Action item
Dropping every picture, set down exactly the lines in the entries below, starting with the line with "Materiały izolacyjne" and going on through the line with "e que está incluido en la lista 1 de".

Material provided
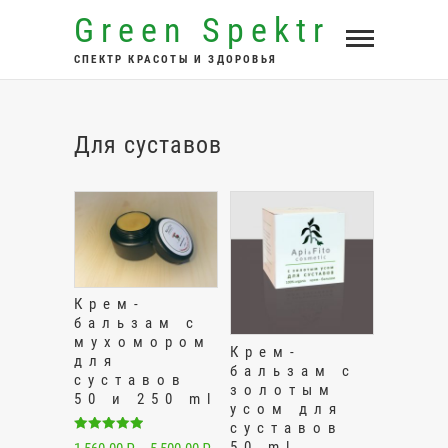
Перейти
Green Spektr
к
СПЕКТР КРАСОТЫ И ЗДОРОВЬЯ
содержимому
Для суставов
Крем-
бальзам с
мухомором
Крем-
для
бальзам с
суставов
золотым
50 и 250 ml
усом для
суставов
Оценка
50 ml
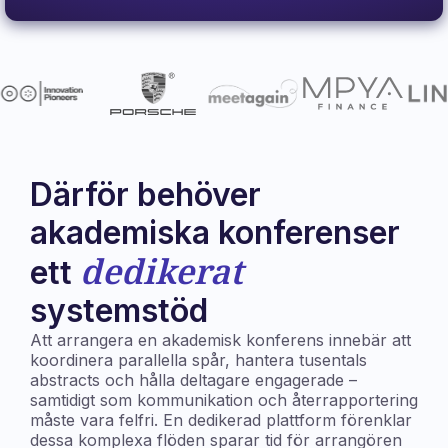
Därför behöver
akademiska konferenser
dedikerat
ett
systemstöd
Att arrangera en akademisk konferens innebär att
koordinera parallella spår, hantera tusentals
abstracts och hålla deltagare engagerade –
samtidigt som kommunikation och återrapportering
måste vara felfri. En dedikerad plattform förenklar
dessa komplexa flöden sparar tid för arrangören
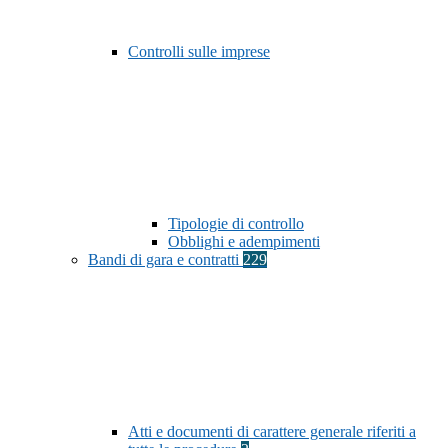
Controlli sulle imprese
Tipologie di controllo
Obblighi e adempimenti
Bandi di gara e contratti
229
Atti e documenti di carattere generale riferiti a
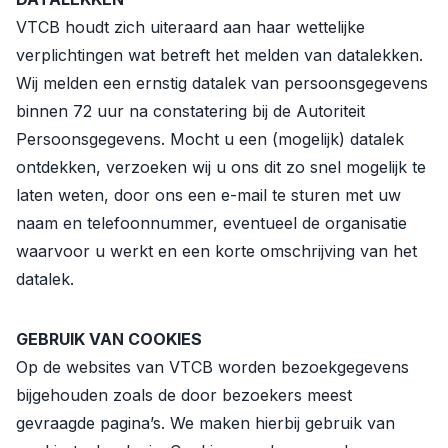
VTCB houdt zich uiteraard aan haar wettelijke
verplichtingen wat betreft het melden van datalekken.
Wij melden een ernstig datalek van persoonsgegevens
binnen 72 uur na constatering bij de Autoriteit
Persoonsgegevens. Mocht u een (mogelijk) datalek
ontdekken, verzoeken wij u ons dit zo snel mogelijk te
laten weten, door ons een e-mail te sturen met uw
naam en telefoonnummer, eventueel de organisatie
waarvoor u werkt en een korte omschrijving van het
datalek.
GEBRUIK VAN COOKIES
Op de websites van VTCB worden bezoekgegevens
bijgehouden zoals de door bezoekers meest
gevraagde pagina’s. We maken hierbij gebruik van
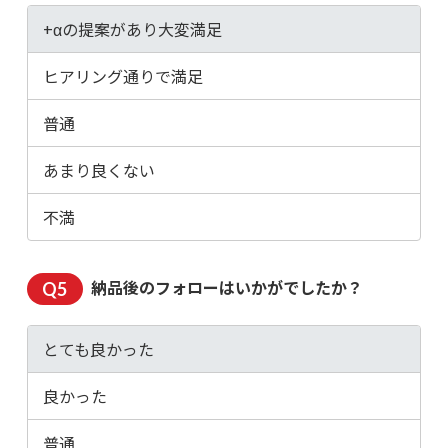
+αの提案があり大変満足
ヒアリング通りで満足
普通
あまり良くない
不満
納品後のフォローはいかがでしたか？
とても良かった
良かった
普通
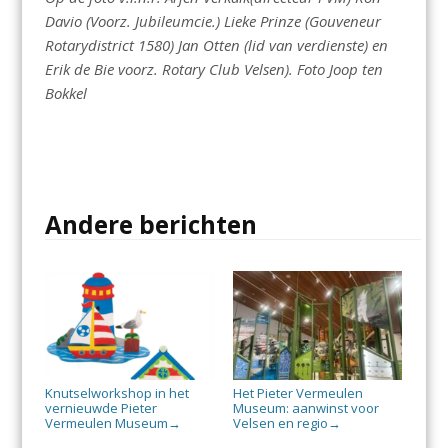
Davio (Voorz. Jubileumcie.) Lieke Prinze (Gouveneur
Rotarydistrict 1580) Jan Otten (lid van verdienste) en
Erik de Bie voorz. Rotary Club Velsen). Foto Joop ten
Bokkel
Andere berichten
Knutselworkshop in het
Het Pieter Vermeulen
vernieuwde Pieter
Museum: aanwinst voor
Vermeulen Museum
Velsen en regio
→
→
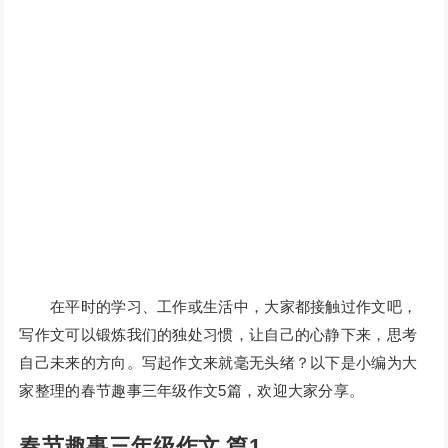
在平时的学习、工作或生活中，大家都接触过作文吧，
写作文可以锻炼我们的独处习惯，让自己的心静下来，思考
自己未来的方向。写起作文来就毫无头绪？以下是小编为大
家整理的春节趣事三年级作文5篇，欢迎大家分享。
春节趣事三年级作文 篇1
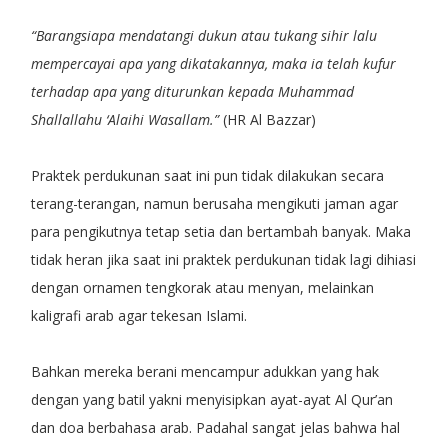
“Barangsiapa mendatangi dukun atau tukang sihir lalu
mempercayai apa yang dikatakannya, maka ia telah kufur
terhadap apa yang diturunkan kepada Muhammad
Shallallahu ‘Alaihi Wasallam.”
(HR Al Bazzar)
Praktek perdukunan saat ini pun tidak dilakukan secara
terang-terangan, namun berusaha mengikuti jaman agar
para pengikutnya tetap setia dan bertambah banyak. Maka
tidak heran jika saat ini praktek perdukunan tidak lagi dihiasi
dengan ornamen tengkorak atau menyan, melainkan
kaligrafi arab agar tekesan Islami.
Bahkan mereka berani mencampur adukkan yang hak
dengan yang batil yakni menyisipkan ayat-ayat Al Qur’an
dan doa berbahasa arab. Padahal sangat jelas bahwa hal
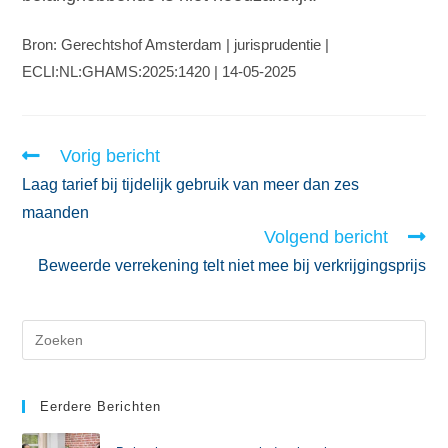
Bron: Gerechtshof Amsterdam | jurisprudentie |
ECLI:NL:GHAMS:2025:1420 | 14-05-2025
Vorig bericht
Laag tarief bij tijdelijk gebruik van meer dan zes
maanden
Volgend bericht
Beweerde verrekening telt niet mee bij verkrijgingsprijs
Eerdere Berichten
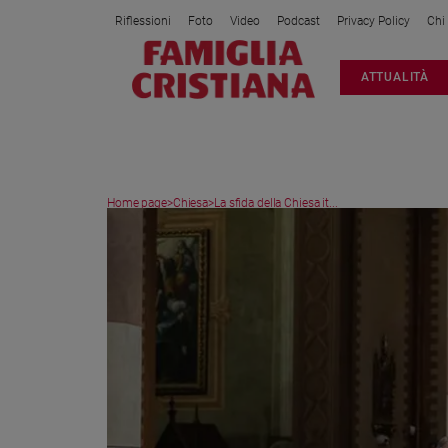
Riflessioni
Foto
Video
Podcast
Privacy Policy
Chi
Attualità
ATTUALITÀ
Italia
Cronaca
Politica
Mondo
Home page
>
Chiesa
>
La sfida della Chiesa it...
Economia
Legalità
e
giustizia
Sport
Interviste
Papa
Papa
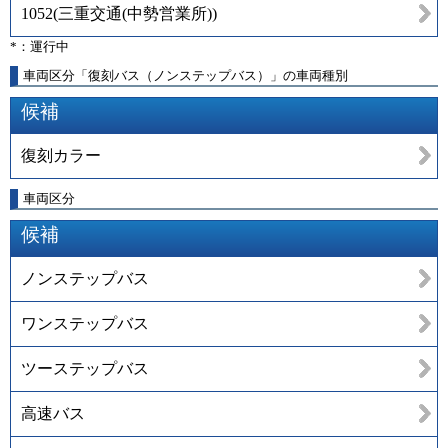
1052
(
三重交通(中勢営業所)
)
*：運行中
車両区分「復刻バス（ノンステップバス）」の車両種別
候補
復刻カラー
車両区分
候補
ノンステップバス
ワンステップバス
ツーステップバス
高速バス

--

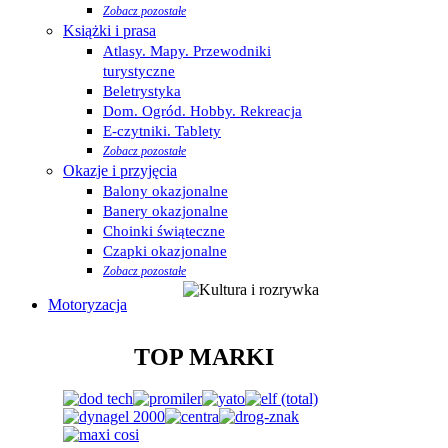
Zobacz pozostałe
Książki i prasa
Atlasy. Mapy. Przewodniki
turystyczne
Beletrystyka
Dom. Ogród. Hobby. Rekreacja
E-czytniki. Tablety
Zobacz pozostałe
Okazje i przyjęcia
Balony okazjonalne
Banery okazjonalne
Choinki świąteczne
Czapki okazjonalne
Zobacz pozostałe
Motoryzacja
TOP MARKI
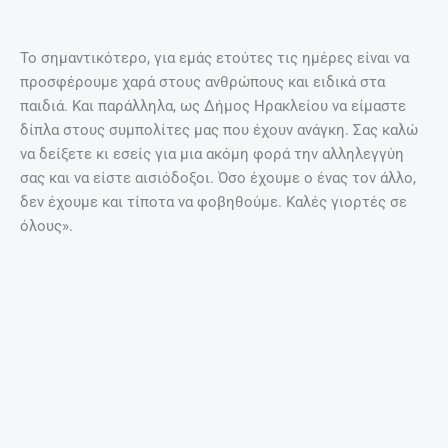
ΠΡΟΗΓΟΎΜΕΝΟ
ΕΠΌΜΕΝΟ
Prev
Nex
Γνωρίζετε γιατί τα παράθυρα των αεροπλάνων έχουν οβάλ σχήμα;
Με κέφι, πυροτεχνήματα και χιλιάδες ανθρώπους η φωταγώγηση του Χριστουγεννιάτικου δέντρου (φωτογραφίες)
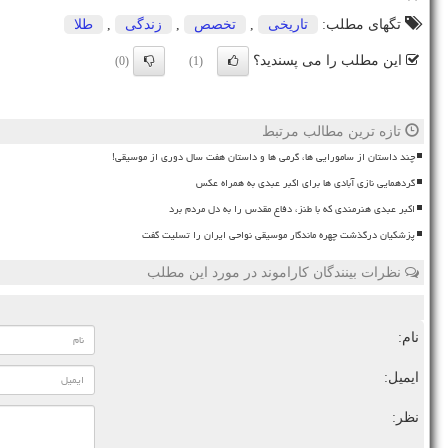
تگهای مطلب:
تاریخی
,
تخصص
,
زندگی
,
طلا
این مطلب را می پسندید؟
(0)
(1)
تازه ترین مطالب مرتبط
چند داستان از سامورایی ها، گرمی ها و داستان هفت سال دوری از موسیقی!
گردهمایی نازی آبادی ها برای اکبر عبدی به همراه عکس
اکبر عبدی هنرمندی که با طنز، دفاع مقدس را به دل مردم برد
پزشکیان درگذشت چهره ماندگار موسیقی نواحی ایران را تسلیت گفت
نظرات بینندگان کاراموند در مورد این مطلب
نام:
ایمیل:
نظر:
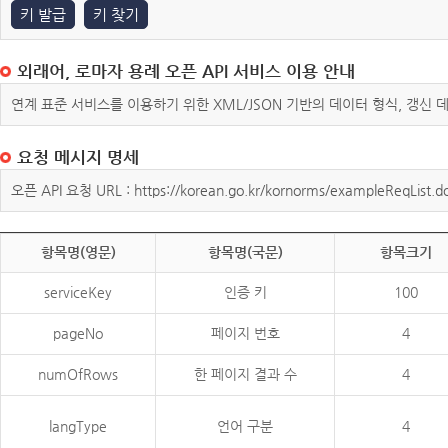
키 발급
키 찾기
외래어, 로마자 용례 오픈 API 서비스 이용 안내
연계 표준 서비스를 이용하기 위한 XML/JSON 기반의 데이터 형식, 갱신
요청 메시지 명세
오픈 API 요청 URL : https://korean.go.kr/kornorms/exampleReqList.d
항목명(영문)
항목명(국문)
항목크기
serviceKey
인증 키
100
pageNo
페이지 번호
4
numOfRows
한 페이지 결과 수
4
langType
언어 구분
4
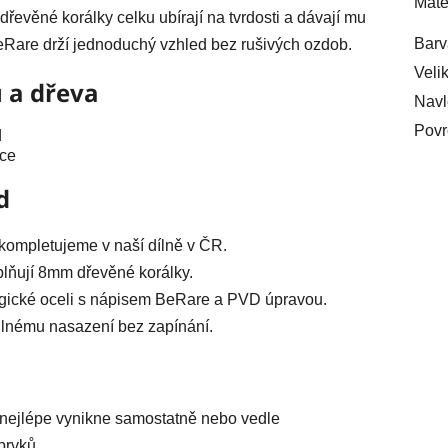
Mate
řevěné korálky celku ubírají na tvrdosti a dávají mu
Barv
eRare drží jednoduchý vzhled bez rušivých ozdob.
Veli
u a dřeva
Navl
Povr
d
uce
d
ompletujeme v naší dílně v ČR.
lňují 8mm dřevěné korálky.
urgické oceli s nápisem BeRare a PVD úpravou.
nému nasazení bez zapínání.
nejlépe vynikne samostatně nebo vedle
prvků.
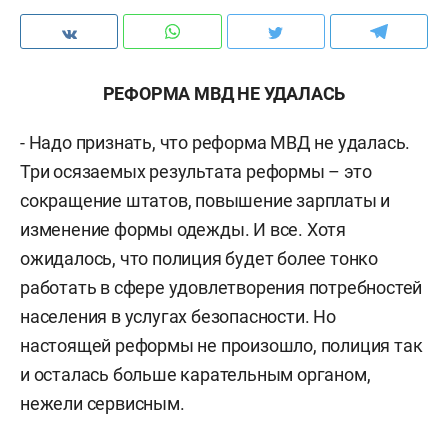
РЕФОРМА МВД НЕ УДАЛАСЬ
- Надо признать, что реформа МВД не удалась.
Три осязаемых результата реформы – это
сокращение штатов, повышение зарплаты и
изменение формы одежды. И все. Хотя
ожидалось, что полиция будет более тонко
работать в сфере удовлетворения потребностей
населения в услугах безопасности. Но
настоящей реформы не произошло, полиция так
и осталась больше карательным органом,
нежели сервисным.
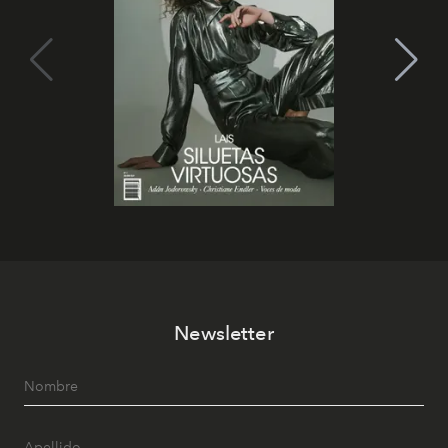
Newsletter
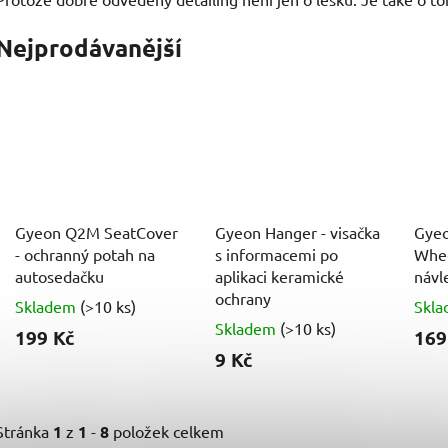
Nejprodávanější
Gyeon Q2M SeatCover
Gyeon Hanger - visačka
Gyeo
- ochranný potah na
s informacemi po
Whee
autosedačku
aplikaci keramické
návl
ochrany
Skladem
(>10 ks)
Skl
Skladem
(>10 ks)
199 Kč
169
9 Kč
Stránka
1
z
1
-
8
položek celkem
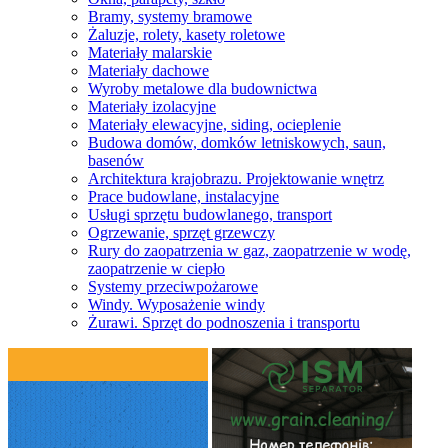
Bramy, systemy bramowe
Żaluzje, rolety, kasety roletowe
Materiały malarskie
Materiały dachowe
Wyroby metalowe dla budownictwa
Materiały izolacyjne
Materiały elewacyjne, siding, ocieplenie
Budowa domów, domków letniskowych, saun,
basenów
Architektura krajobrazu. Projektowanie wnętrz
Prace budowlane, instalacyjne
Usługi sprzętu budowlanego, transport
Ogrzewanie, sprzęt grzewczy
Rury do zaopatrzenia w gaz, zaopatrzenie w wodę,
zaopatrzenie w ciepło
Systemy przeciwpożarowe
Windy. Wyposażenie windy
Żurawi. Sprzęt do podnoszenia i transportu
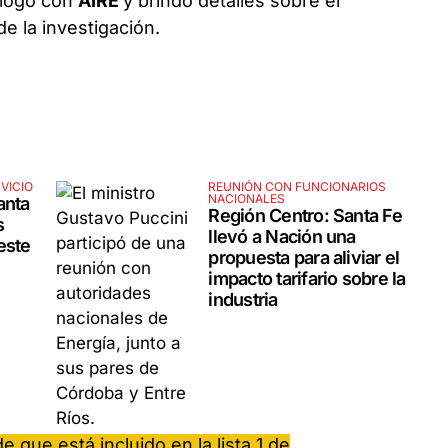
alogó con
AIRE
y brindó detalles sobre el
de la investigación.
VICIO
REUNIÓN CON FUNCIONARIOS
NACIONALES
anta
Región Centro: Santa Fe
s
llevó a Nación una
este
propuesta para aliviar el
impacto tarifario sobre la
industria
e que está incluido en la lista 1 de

Task solution
Materiały izolacyjne
Materiały elewacyjne, siding, ocieplenie
Budowa domów, domków letniskowych, saun,
basenów
Architektura krajobrazu. Projektowanie wnętrz
Prace budowlane, instalacyjne
Usługi sprzętu budowlanego, transport
Ogrzewanie, sprzęt grzewczy
Rury do zaopatrzenia w gaz, zaopatrzenie w wodę,
zaopatrzenie w ciepło
Systemy przeciwpożarowe
Windy. Wyposażenie windy
Żurawi. Sprzęt do podnoszenia i transportu
alogó con
AIRE
y brindó detalles sobre el
de la investigación.
VICIO
REUNIÓN CON FUNCIONARIOS
NACIONALES
anta
Región Centro: Santa Fe
s
llevó a Nación una
este
propuesta para aliviar el
impacto tarifario sobre la
industria
e que está incluido en la lista 1 de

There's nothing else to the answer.